▼

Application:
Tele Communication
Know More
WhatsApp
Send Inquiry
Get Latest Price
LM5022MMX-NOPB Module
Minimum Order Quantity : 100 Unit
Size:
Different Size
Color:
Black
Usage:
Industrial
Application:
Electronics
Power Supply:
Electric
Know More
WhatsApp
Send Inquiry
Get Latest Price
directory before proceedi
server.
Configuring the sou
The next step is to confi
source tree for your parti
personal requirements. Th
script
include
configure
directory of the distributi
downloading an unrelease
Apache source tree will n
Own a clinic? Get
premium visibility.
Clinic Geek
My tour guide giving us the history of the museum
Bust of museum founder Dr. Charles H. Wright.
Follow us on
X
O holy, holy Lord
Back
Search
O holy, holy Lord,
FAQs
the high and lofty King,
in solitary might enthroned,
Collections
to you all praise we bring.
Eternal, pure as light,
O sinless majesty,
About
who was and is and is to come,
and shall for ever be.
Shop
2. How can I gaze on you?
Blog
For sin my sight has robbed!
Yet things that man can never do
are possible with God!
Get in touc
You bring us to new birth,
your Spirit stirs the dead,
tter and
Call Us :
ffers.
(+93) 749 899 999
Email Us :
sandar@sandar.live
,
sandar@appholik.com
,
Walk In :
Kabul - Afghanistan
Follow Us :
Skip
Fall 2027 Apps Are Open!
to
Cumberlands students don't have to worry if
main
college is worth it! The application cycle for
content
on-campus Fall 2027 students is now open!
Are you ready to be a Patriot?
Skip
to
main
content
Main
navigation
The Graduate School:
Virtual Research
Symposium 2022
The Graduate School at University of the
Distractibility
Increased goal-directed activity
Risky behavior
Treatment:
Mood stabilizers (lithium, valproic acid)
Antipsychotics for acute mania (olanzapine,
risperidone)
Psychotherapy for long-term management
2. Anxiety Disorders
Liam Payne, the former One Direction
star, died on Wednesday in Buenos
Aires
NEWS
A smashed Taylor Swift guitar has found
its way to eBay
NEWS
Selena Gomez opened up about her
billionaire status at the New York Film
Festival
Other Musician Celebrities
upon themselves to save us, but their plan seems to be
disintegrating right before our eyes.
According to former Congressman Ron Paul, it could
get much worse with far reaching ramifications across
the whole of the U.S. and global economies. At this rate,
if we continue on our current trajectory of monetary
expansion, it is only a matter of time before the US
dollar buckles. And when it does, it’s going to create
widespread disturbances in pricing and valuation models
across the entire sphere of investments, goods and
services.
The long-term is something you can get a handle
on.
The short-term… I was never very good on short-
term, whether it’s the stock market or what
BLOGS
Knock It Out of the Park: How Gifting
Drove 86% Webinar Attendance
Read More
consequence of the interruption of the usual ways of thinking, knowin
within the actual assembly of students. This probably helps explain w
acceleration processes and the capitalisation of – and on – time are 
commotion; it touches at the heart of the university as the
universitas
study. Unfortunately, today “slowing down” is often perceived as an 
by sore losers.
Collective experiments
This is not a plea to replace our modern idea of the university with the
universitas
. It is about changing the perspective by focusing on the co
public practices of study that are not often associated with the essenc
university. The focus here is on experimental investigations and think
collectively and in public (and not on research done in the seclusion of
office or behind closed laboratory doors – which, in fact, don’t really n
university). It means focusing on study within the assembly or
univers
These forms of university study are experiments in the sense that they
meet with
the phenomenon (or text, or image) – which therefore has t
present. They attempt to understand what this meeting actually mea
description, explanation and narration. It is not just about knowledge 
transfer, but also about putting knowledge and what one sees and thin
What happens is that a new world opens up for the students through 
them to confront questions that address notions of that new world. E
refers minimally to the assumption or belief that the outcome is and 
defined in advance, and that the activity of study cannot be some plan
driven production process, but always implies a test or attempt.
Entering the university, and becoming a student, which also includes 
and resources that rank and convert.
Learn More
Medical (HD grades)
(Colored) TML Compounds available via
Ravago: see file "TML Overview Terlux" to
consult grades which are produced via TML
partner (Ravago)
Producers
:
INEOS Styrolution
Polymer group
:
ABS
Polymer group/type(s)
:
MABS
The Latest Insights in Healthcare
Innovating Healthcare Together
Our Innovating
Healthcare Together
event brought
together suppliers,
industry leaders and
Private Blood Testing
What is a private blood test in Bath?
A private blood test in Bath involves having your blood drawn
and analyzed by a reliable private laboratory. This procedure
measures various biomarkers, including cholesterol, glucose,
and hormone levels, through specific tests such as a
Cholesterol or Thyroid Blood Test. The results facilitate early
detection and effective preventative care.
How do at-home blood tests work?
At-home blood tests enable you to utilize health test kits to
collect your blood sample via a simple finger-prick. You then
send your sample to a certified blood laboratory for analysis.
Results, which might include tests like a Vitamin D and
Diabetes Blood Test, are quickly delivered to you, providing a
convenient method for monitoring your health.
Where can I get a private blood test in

▲

■ What is expected
Return each line exactly, beginning at the start of the material above and ending at the line that includes "My tour guide", with both of those kept.

■ The completed task
Application:
Tele Communication
Know More
WhatsApp
Send Inquiry
Get Latest Price
LM5022MMX-NOPB Module
Minimum Order Quantity : 100 Unit
Size:
Different Size
Color:
Black
Usage:
Industrial
Application:
Electronics
Power Supply:
Electric
Know More
WhatsApp
Send Inquiry
Get Latest Price
directory before proceedi
server.
Configuring the sou
The next step is to confi
source tree for your parti
personal requirements. Th
script
include
configure
directory of the distributi
downloading an unrelease
Apache source tree will n
Own a clinic? Get
premium visibility.
Clinic Geek
My tour guide giving us the history of the museum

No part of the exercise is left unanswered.